In the past three months, the central bank has absorbed over NPR 1.2 trillion from the banking system. Between mid-October and mid-January, NRB withdrew NPR 1.27 trillion. During this period, NPR 340 billion was absorbed in October, NPR 450 billion in November, and NPR 480 billion in December.

These interventions involved liquidity withdrawal for short-term periods ranging from 7 to 21 days. Despite these measures, managing liquidity remains a complex task for NRB as the financial system continues to witness a substantial influx of funds.

NRB’s Deputy Spokesperson, Dilliram Pokharel, explained that the funds withdrawn through these mechanisms are returned to the financial system after the specified period. This cyclical process of absorbing and reintroducing liquidity is a standard method of short-term liquidity management.

The primary reason for excess liquidity, according to Pokharel, is the rise in foreign exchange reserves and remittance inflows, which have significantly boosted the financial sector’s cash flow.

While NRB’s interventions provide temporary relief, Pokharel emphasized the need for banks to prioritize loan disbursement to ensure a sustainable balance in the financial system. He stated that the central bank’s role in liquidity management cannot replace the proactive efforts of financial institutions to stimulate credit growth. Banks must focus on enhancing loan disbursement to mitigate the risks associated with surplus liquidity.

Despite the central bank’s efforts, the banking sector faces a lack of demand for loans. NRB data reveals that deposits in banks and financial institutions stood at approximately NPR 6.7 trillion by mid-January. However, the total loan disbursement during the same period was significantly lower, highlighting a disparity between deposit accumulation and credit distribution.

Sudesh Khaling, CEO of Everest Bank and a member of the Bankers’ Association, acknowledged the lower-than-expected demand for loans in the market. He expressed hope that loan demand might increase in the coming months, particularly from February onward. However, he also noted that banks are currently adopting a cautious approach, observing market trends before making significant investment decisions.

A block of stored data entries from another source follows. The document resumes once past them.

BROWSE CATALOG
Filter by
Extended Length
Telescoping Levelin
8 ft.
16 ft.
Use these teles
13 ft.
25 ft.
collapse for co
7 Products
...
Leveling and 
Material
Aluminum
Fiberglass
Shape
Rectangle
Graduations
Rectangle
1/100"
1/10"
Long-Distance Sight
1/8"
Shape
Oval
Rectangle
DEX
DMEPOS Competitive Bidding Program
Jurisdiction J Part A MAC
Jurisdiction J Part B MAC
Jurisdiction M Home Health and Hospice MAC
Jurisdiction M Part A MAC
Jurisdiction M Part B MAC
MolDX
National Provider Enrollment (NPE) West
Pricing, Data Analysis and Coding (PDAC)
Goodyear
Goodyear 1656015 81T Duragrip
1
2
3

Khaling further explained that while banks have made efforts to promote credit disbursement, market conditions have limited their ability to increase investments. Previously, real estate loans were a major driver of credit demand, but the sector has witnessed a considerable decline in borrowing activity.

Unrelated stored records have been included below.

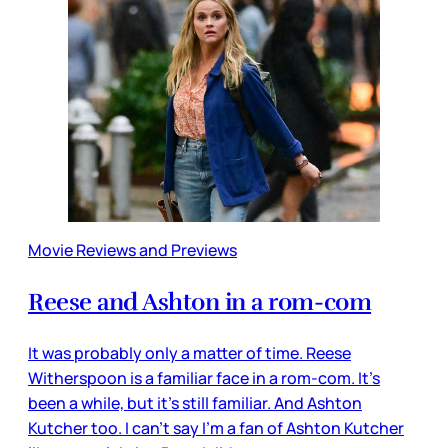
Movie Reviews and Previews
Reese and Ashton in a rom-com
It was probably only a matter of time. Reese
Witherspoon is a familiar face in a rom-com. It’s
been a while, but it’s still familiar. And Ashton
Kutcher too. I can’t say I’m a fan of Ashton Kutcher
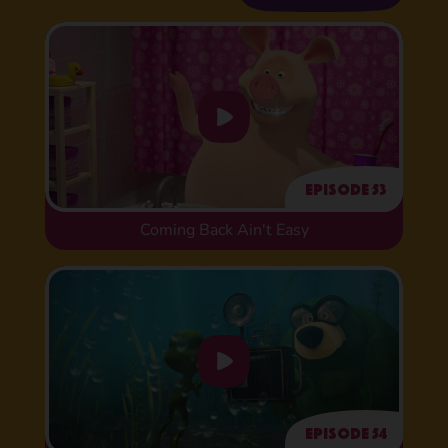
Episode 53
Coming Back Ain't Easy
Episode 54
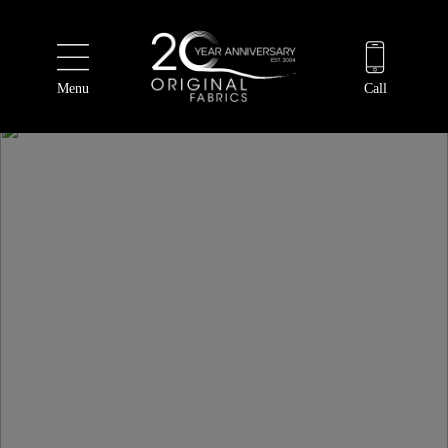
Menu
Call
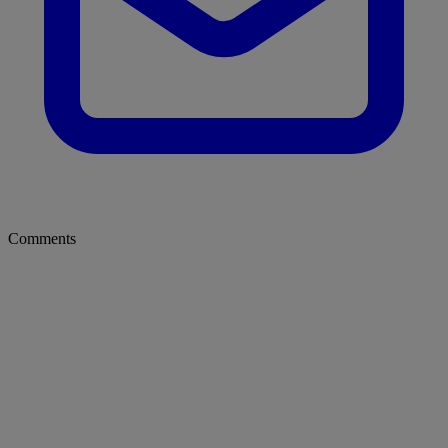
Comments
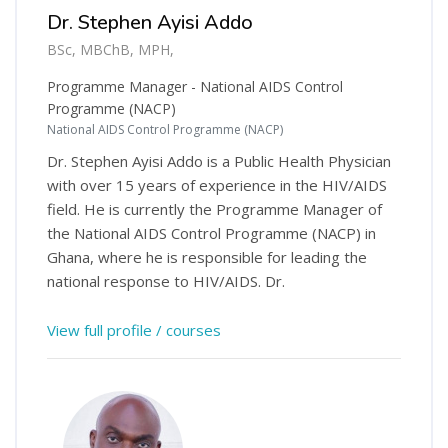
Dr. Stephen Ayisi Addo
BSc, MBChB, MPH,
Programme Manager - National AIDS Control
Programme (NACP)
National AIDS Control Programme (NACP)
Dr. Stephen Ayisi Addo is a Public Health Physician
with over 15 years of experience in the HIV/AIDS
field. He is currently the Programme Manager of
the National AIDS Control Programme (NACP) in
Ghana, where he is responsible for leading the
national response to HIV/AIDS. Dr.
View full profile / courses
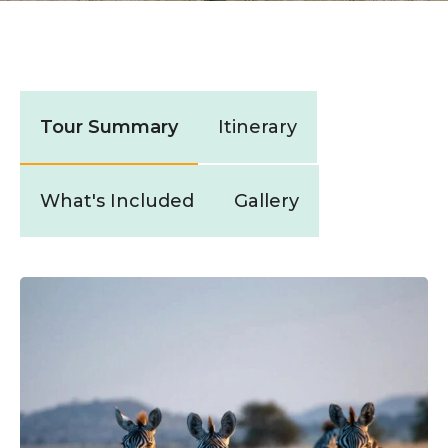
Tour Summary
Itinerary
What's Included
Gallery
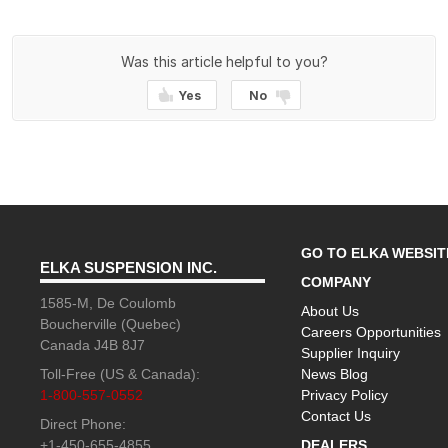
Was this article helpful to you?
Yes
No
GO TO ELKA WEBSIT
ELKA SUSPENSION INC.
COMPANY
1585-M, De Coulomb
About Us
Boucherville (Quebec)
Careers Opportunities
Canada J4B 8J7
Supplier Inquiry
Toll-Free (US & Canada):
News Blog
1-800-557-0552
Privacy Policy
Contact Us
Direct Phone:
+1-450-655-4855
DEALERS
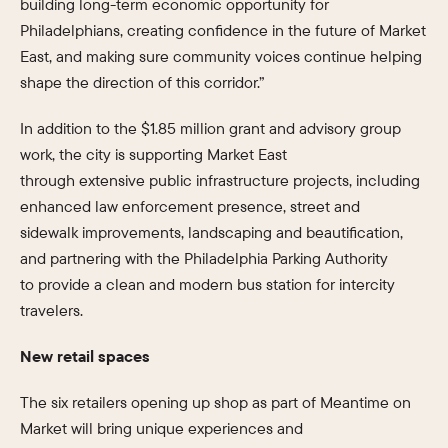
building long-term economic opportunity for
Philadelphians, creating confidence in the future of Market
East, and making sure community voices continue helping
shape the direction of this corridor.”
In addition to the $1.85 million grant and advisory group
work, the city is supporting Market East
through extensive public infrastructure projects, including
enhanced law enforcement presence, street and
sidewalk improvements, landscaping and beautification,
and partnering with the Philadelphia Parking Authority
to provide a clean and modern bus station for intercity
travelers.
New retail spaces
The six retailers opening up shop as part of Meantime on
Market will bring unique experiences and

This shift has further constrained banks’ ability to expand their loan portfolios. Khaling highlighted that banks must adhere to specific investment criteria and cannot take on high-risk ventures indiscriminately.

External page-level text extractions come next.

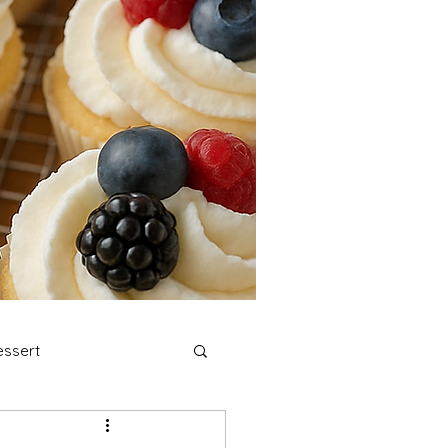
ssert
stmas Cookies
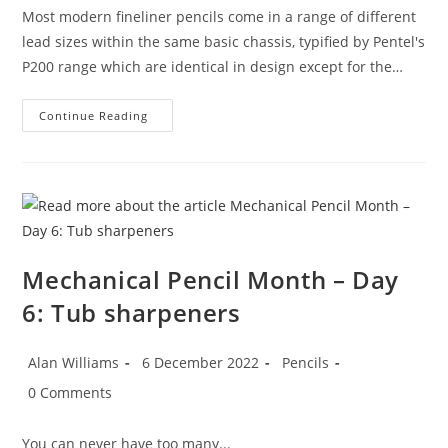
Most modern fineliner pencils come in a range of different
lead sizes within the same basic chassis, typified by Pentel's
P200 range which are identical in design except for the…
Mechanical
Continue Reading
Pencil
Month
–
Day
7:
Pentel
Sharp
7
Mechanical Pencil Month – Day
6: Tub sharpeners
Post
Post
Post
Alan Williams
6 December 2022
Pencils
author:
published:
category:
Post
0 Comments
comments:
You can never have too many...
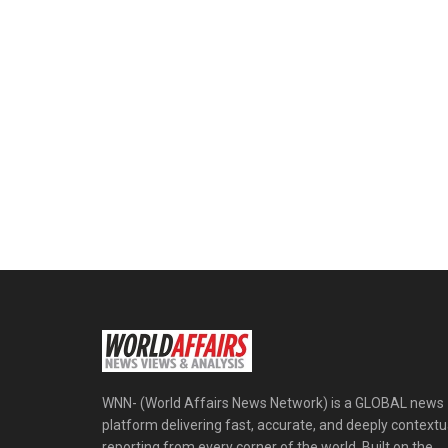
WNN- (World Affairs News Network) is a GLOBAL news
platform delivering fast, accurate, and deeply contextu
reporting from every corner of the world. Built on the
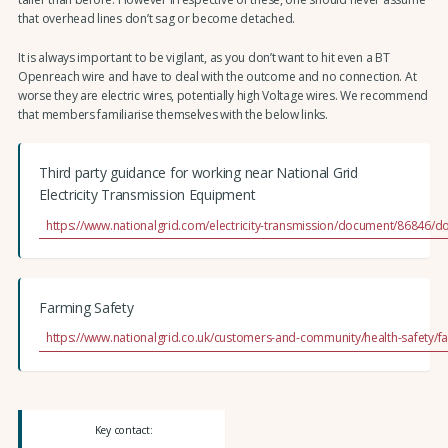
that overhead lines don’t sag or become detached.
It is always important to be vigilant, as you don’t want to hit even a BT
Openreach wire and have to deal with the outcome and no connection. At
worse they are electric wires, potentially high Voltage wires. We recommend
that members familiarise themselves with the below links.
Third party guidance for working near National Grid
Electricity Transmission Equipment
https://www.nationalgrid.com/electricity-transmission/document/86846/
Farming Safety
https://www.nationalgrid.co.uk/customers-and-community/health-safety/fa
Key contact:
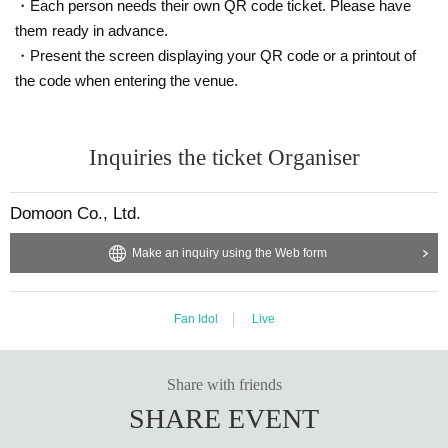
・Each person needs their own QR code ticket. Please have
them ready in advance.
・Present the screen displaying your QR code or a printout of
the code when entering the venue.
Inquiries the ticket Organiser
Domoon Co., Ltd.
Make an inquiry using the Web form
Fan Idol
Live
Share with friends
SHARE EVENT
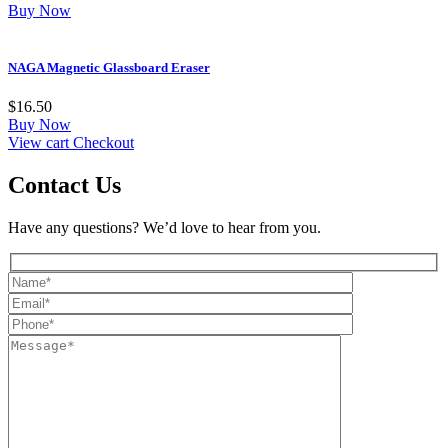
Buy Now
NAGA Magnetic Glassboard Eraser
$
16.50
Buy Now
View cart
Checkout
Contact Us
Have any questions? We’d love to hear from you.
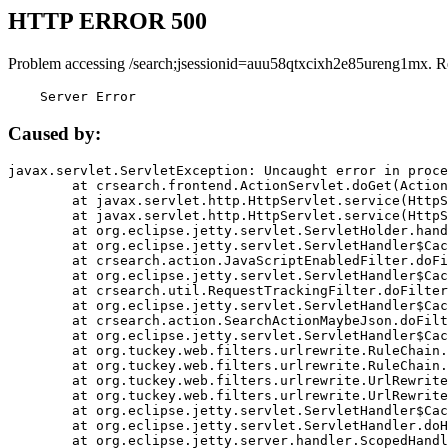
HTTP ERROR 500
Problem accessing /search;jsessionid=auu58qtxcixh2e85ureng1mx. R
    Server Error
Caused by:
javax.servlet.ServletException: Uncaught error in proce
	at crsearch.frontend.ActionServlet.doGet(ActionServlet.java:79)

	at javax.servlet.http.HttpServlet.service(HttpServlet.java:687)

	at javax.servlet.http.HttpServlet.service(HttpServlet.java:790)

	at org.eclipse.jetty.servlet.ServletHolder.handle(ServletHolder.java:751)

	at org.eclipse.jetty.servlet.ServletHandler$CachedChain.doFilter(ServletHandler.java:1666)

	at crsearch.action.JavaScriptEnabledFilter.doFilter(JavaScriptEnabledFilter.java:54)

	at org.eclipse.jetty.servlet.ServletHandler$CachedChain.doFilter(ServletHandler.java:1653)

	at crsearch.util.RequestTrackingFilter.doFilter(RequestTrackingFilter.java:72)

	at org.eclipse.jetty.servlet.ServletHandler$CachedChain.doFilter(ServletHandler.java:1653)

	at crsearch.action.SearchActionMaybeJson.doFilter(SearchActionMaybeJson.java:40)

	at org.eclipse.jetty.servlet.ServletHandler$CachedChain.doFilter(ServletHandler.java:1653)

	at org.tuckey.web.filters.urlrewrite.RuleChain.handleRewrite(RuleChain.java:176)

	at org.tuckey.web.filters.urlrewrite.RuleChain.doRules(RuleChain.java:145)

	at org.tuckey.web.filters.urlrewrite.UrlRewriter.processRequest(UrlRewriter.java:92)

	at org.tuckey.web.filters.urlrewrite.UrlRewriteFilter.doFilter(UrlRewriteFilter.java:394)

	at org.eclipse.jetty.servlet.ServletHandler$CachedChain.doFilter(ServletHandler.java:1645)

	at org.eclipse.jetty.servlet.ServletHandler.doHandle(ServletHandler.java:564)

	at org.eclipse.jetty.server.handler.ScopedHandler.handle(ScopedHandler.java:143)
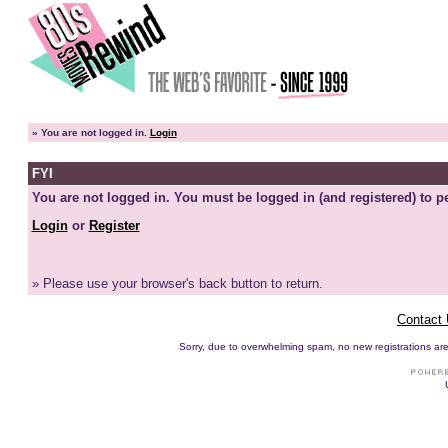
»
You are not logged in.
Login
FYI
You are not logged in. You must be logged in (and registered) to pe
Login
or
Register
» Please use your browser's back button to return.
Contact
Sorry, due to overwhelming spam, no new registrations are p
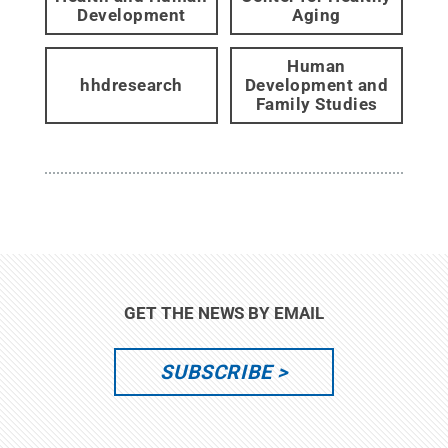
Development
Aging
Human
hhdresearch
Development and
Family Studies
GET THE NEWS BY EMAIL
SUBSCRIBE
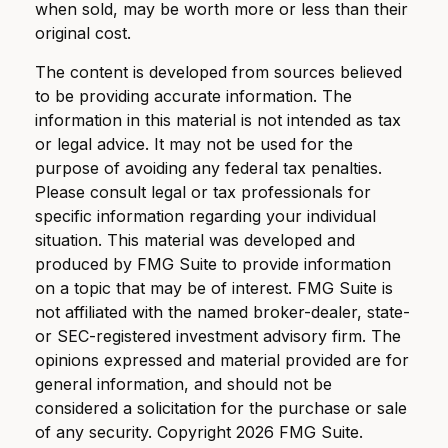
when sold, may be worth more or less than their
original cost.
The content is developed from sources believed
to be providing accurate information. The
information in this material is not intended as tax
or legal advice. It may not be used for the
purpose of avoiding any federal tax penalties.
Please consult legal or tax professionals for
specific information regarding your individual
situation. This material was developed and
produced by FMG Suite to provide information
on a topic that may be of interest. FMG Suite is
not affiliated with the named broker-dealer, state-
or SEC-registered investment advisory firm. The
opinions expressed and material provided are for
general information, and should not be
considered a solicitation for the purchase or sale
of any security. Copyright
2026 FMG Suite.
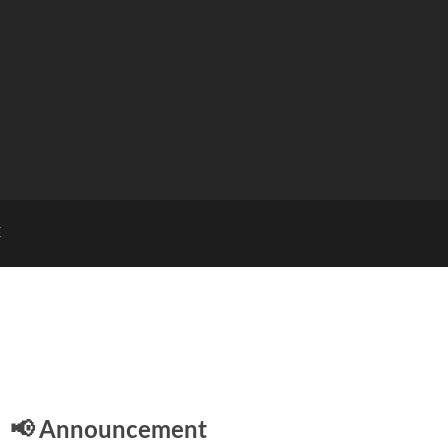
E
📢 Announcement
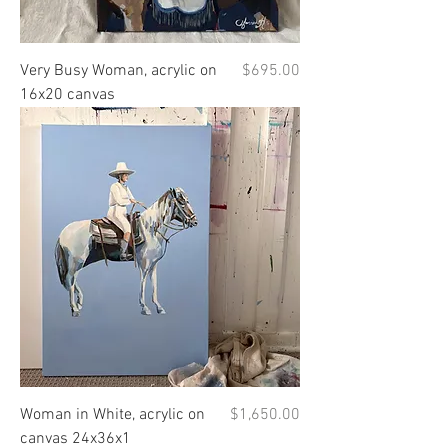
Price
Very Busy Woman, acrylic on
$695.00
16x20 canvas
Price
Woman in White, acrylic on
$1,650.00
canvas 24x36x1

Although deposit collection in the banking sector has increased, the growth in loan disbursement remains modest. By mid-January, banks and financial institutions had disbursed loans amounting to NPR 5.387 trillion, a figure that falls short of the overall deposit accumulation. Commercial banks alone reported deposits exceeding NPR 5.9 trillion as of December 1, while loan disbursement during the same period stood at NPR 4.774 trillion, according to NRB statistics.

The disparity between deposit accumulation and credit disbursement reflects broader challenges in Nepal’s financial sector. While the surplus liquidity provides opportunities for financial institutions, it also underscores the need for effective regulatory measures and strategic planning. Stakeholders in the banking sector have urged the NRB and other regulatory bodies to strengthen the financial system’s capacity to manage liquidity and promote sustainable credit growth.

As the central bank continues its efforts to stabilize the financial system, the challenge of aligning deposit growth with credit demand remains a critical issue. Policymakers and industry leaders must work collaboratively to address these challenges and ensure the long-term stability of Nepal’s financial sector.